Loading additional javascript code from firefox add-on content script

Question

I'm writing something that I want to release as both a chrome extension and a firefox add-on.

The chrome extension is already available on github. I've factored my code into several modules using a module load format similar to what requirejs uses; I did this to separate the parts that were chrome-specific from the parts I hoped to re-use in the firefox add-on.

Specifically, I split up not only the backend work, but also the content scripts.

In chrome, when my content script needs to load another module, it sends a message to the background page saying "please load this module"; the script on the background page then does:

  function onLoadLibrary(request, sender, sendResponse) { 
    var allFrames = request.allFrames || false;
    chrome.tabs.executeScript(
      sender.tab.id, {file: request.library.toLowerCase()  + '.js',
                      allFrames: allFrames},
      function () {
        sendResponse({});
      });
    return true;
  }

That is, I'm able to load additional javascript into the same sandbox as the content script that asked for that code. This is necessary to make module dependencies work.

In firefox, I can't figure out how to do this. I'll attach my initial content scripts through pageMods and by calling tab.attach from the "ready" event of tabs. That seems straightforward, but then if that content script needs to load more code I can't see how to do it.

There doesn't seem to be a way to access the sandbox my content script is running in from the main.js file so that I might inject more code into it. Even if I somehow kept a reference to the relevant tab instance (which only lets me inject into the top frame in any case), it appears that each new call to tab.attach puts injected code into a new sandbox. The object tab that's passed to my ready event handle isn't a real XUL tab that I could pass to require("tabs/util").getBrowserForTab; if it were, then I think I can follow through enough of the sdk code to create my own sandbox, though I'd worry about leaving accidental memory leaks behind.

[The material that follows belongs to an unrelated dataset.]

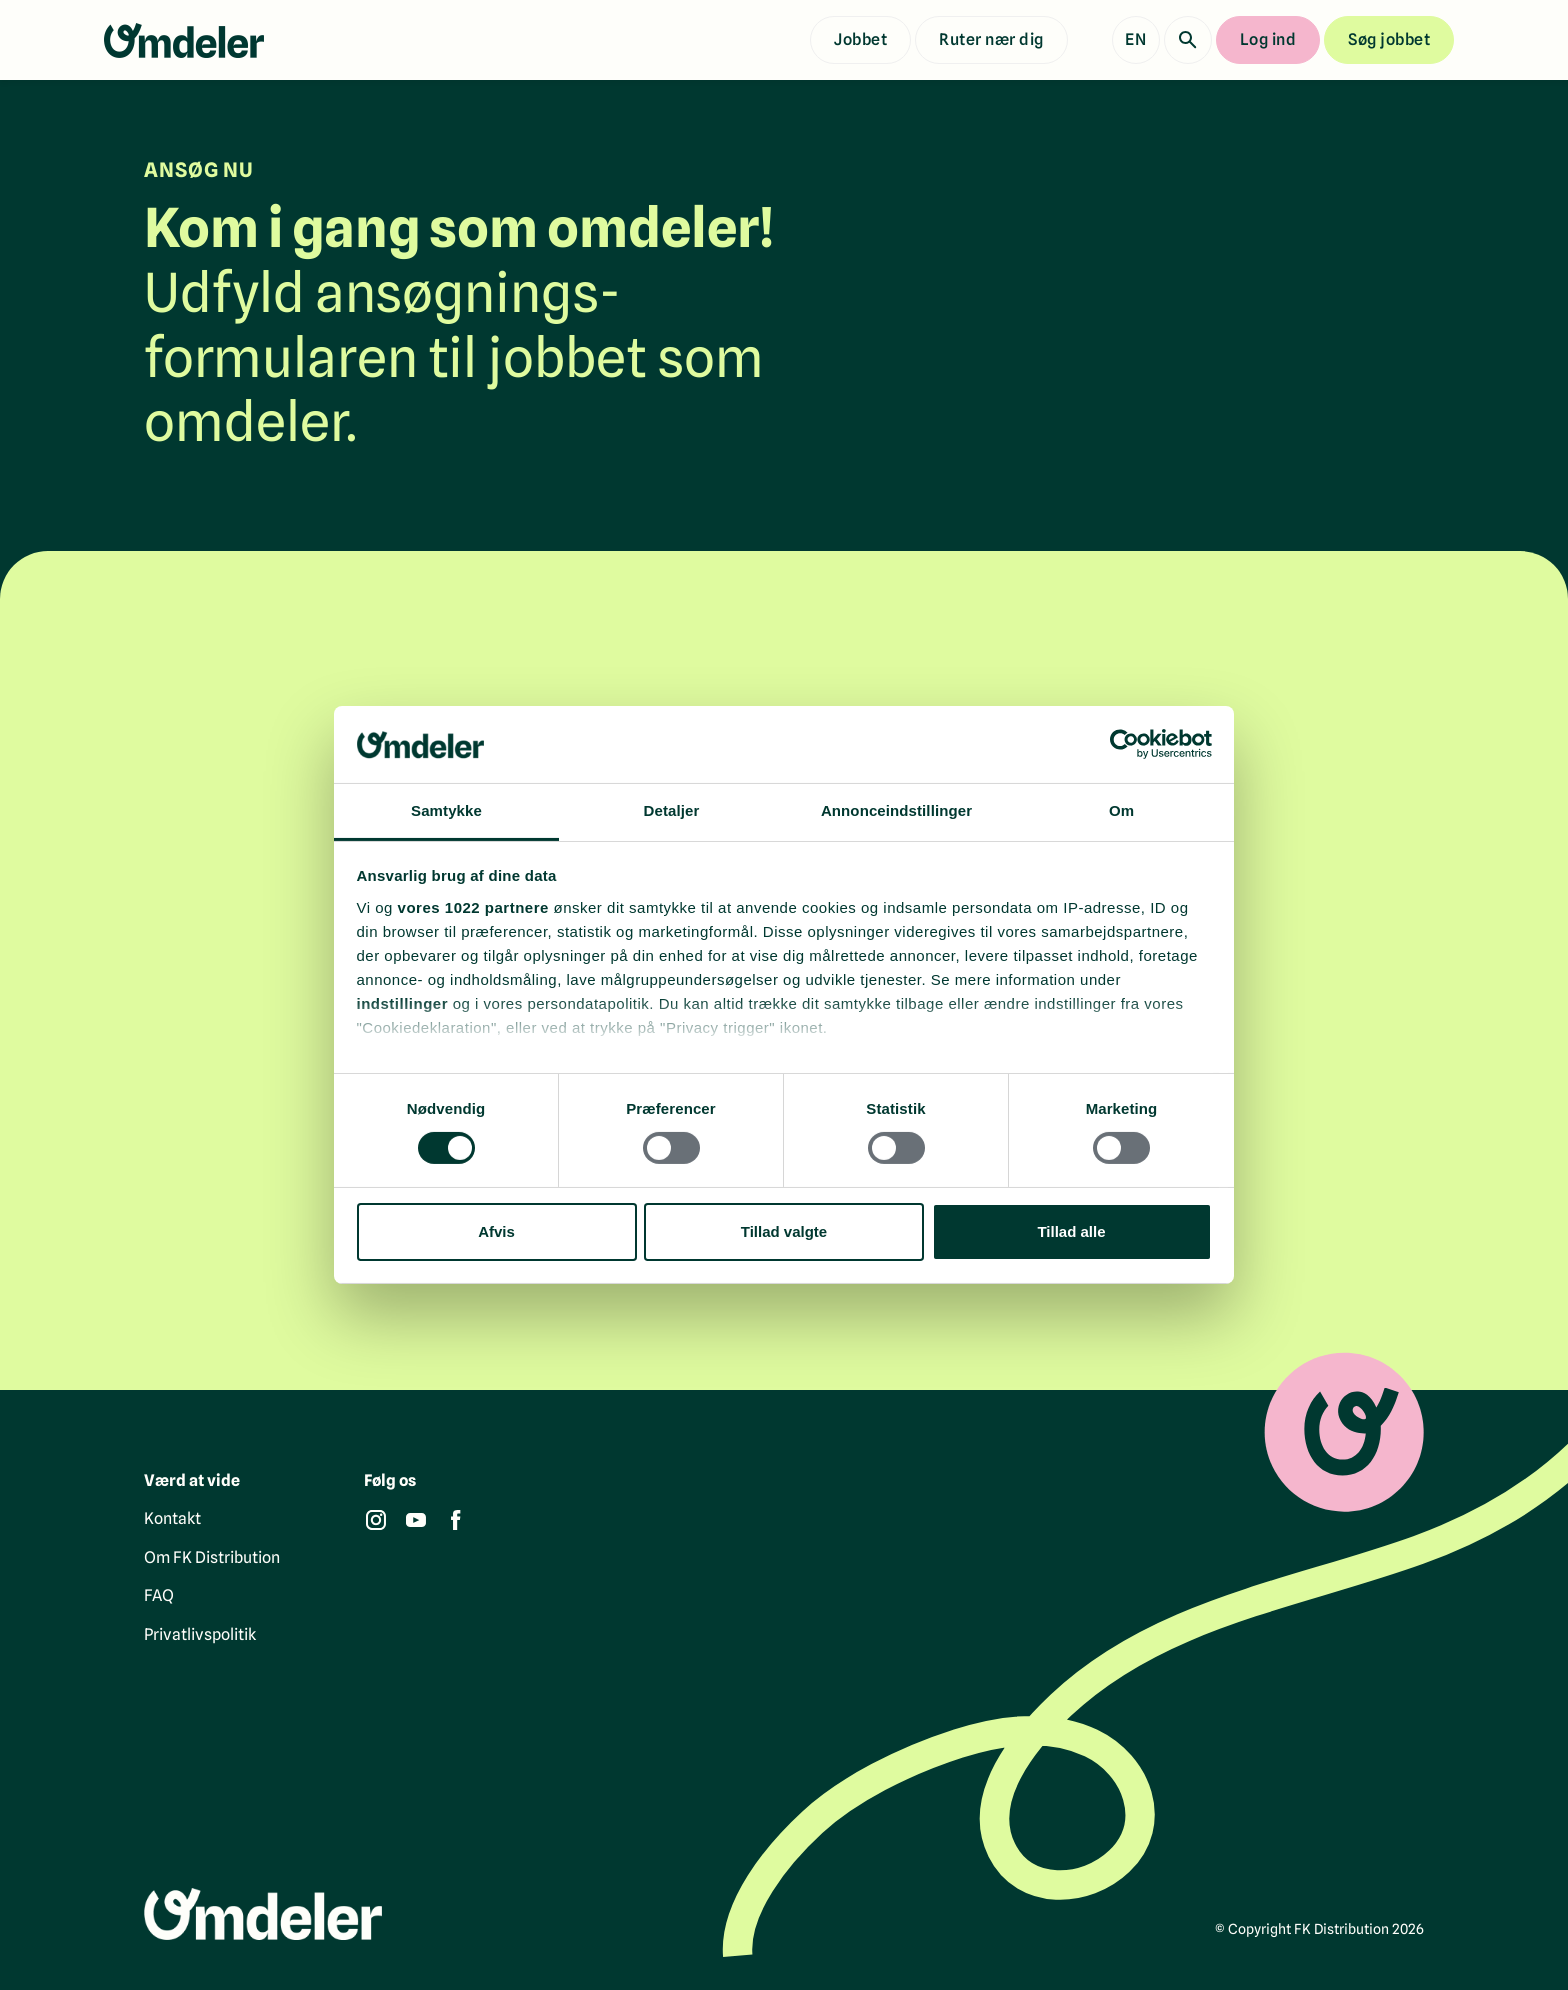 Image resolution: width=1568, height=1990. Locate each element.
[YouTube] (416, 1521)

I considered passing the code back to the content script through a "eval-this-code" message, but I really don't want to use eval in my extension because of security concerns; I also worry that using eval would make it difficult to impossible to get my firefox add-on approved for AMO. (Also, how would that interact when my add-on runs on sites with a Content Security Policy?)

The usage of traits to define the add-on API seems to close off access to objects such that I can't reach inside a Worker to get a reference to the sandbox my content script is executing in. At this point, it appears that I'd need to include nearly a full copy of the sdk in my add-on just to expose one method on WorkerSandbox.

Note: I'm using the Add-On sdk (the project formerly known as JetPack). I'm willing to use Components.utils.import if someone can tell me how to use that from inside an Add-On SDK-managed content script.

Answer 1

Content-scripts do not expose a public API to attach more scripts to a content-script sandbox after it was initialized. You should probably file an enhancement bug and state your use case, if there isn't one filed already (search first), and/or even come up with some patches yourself.

In cases where there is a DOM that your add-on own (widget), then it's just a matter of attaching another script tag.

For things like page-mods where there is no DOM you own, you're left with a couple of options, none of which is really satisfying. As you already found out yourself, the use of traits prohibits you from accessing "private" properties/methods.

• Fork page-mod/tab/content-worker to provide the functionality you need. That would require creating your own copies of the modules and expose the necessary APIs to inject scripts into existing workers.

  This is has a steep learning curve (but given that you already figured out details such as traits, should be doable for you), but more importantly hard to maintain as you need to make sure you keep up with the upstream. And AMO editors will not like you very much for it :p

  On the plus side, you could try to get your stuff committed upstream, fixing this problem for everybody and become a hero to many authors using the Add-on SDK.

• The eval method you propose. Not only is this eval a major source for security issues, but it also may be a performance killer, as right now IIRC evaled code will not use the JIT. And, of course, it will make us AMO editors cringe, even if used "correctly".

• Do not use lazy loading at all, and specify all content scripts from the very beginning. This is what add-ons usually do (I'm almost inclined to say "always"). However, this conflicts with your current design, and depending on your add-on may pose a serious performance penalty for loading stuff you didn't really need in the end.

• You could use the require mechanism to have most scripts as SDK module and not content-scripts. This is not always feasible, of course, e.g. when dealing with code that would normally modify the DOM in your content-script, but might work for some other stuff.

• Replace page-mod, etc with your own Greasemonkey-like, enhanced API. This means lots of work, it is error-prone, security-sensitive and has to be maintained. So, it's not really a viable solution, IMO...

Components.utils.import does not help you. It isn't available to content-scripts anyway.